Were they working? Did I feel less inflamed than I had a few minutes before? Should I not have drank all four of them in a row? I wasn’t sure. But then, this couldn’t be the real test; I was a tourist, not someone living their regular, workaday life in dire need of B-12 vitamins. I could say I had been to California, where wellness shots are part of the landscape. But now, it was time to bring the mountain to Mohammed.

JuiceRx, a Chicago-based cold-pressed juice company, vowed “high quality nutrition that encourages healing and youthful vigor to improve quality of life today, tomorrow, and well into the future.” When I visited their location in the trendy Bucktown neighborhood, the reclaimed wood trim and wheatgrass-lined walls reminded me that this is an upscale phenomenon, as did the $6.50 price tag for each four-ounce elixir.

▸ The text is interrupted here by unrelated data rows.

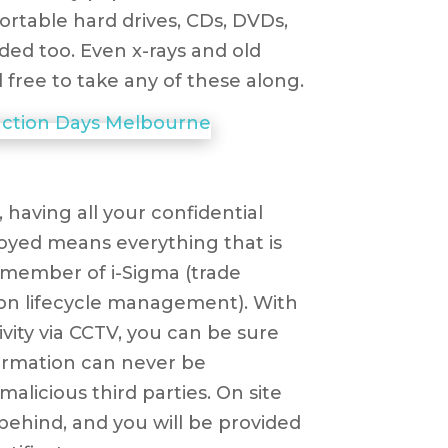
portable hard drives, CDs, DVDs,
rded too. Even x-rays and old
 free to take any of these along.
 having all your confidential
oyed means everything that is
 a member of i-Sigma (trade
ion lifecycle management). With
ivity via CCTV, you can be sure
formation can never be
licious third parties. On site
behind, and you will be provided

Eric, my guide, walked me through the elixirs on offer: mixtures JuiceRx is clear to specify “aren’t about fad, or fashion,” but are “mighty with superfood nutrition.” Perhaps yes: The “Heart Health” elixir is packed with “exceedingly high levels of of phytonutrients and antioxidants,” and looked like a bloody, beety, almost wine-like concoction, turning bitter as it hit the throat. The yellowish, murky “Hangover Cure,” with its curious unknown pulp resting on the bottom of the bottle like liquid corkboard, looked more questionable. Tippling the very spicy, cayenne-accented apple-ginger elixir, I realized the sediment was probably Nopal cactus, floating along something called “stabilized oxygen.”

Though a fellow customer in the store had assured me that the wheatgrass was superb—“It’s healthy, but it doesn’t feel healthy; most things that taste healthy don’t taste that good”—I didn’t have the same experience. It tasted like blended grass, and was the only one I had a hard time choking down. Hopefully, the pea-colored “Immunity” elixir, with its sour smell of blended sunflower sprouts, fortified my system first, along with its intimidating-sounding cluster of additives, like turmeric, spirulina, echinacea, and Maitake mushroom.

It was a curious thing. While I was skeptical of the battery of potent elixirs I had downed, I could not suppress the sneaking feeling that, despite any desire I had to be cynical, the large refrigerators stocked with glass bottle after glass bottle of brightly colored juice in the store had somehow been pleasant. The counter space behind the register, with its array of carefully organized powders and bottles, reminded me of a witch’s cauldron. While the other patrons of JuiceRx probably didn’t view this as an adult elaboration upon the times as a child I’d dump food coloring into mom’s garden hose, watching the dirt bubble up purple and gold, this was the plane I operated on.

It would take a journey to Bonne Sante Health Foods for me to really process how I felt. America is a great place for snake oil, and even this likable store, with its front door sticker offering the wares of goldbricking anti-vaccination quack Dr. Joseph Mercola, isn’t immune. My worst fears, girding the entirety of this experiment, seemed confirmed: this whole movement was all a lie, taking advantage of real anxieties and fears to make money.

Yet stepping in, I saw a cheerful store doing brisk trade on a Sunday in Hyde Park, the South Side neighborhood home to the Obama family and the University of Chicago. Bonne Sante’s mostly black clientele seemed largely like regulars, with a flock of older ladies chatting at the register. “She basically works here,” exclaimed one teller to laughter, as they debated which elixir I should try.

As I sipped my four freshly made apple cider vinegar elixirs, some with smoky notes, others more subtle, a funny thing happened: I felt pretty good, in a way I didn’t feel at the other, more upmarket places. Whatever health benefits these elixir creations offered is beyond me, yet also somehow irrelevant to whether they work. If there is something to the storied herbalists of lore, I suspect it involves the reliance upon a community that takes care of its members at their weakest—a sentiment not easily translated to upscale commerce.

I felt the greatest comfort while sitting in a place that felt recognizably Chicago. Maybe it was the self delusion of the placebo effect. Or maybe my catalyzing ingredient had been found.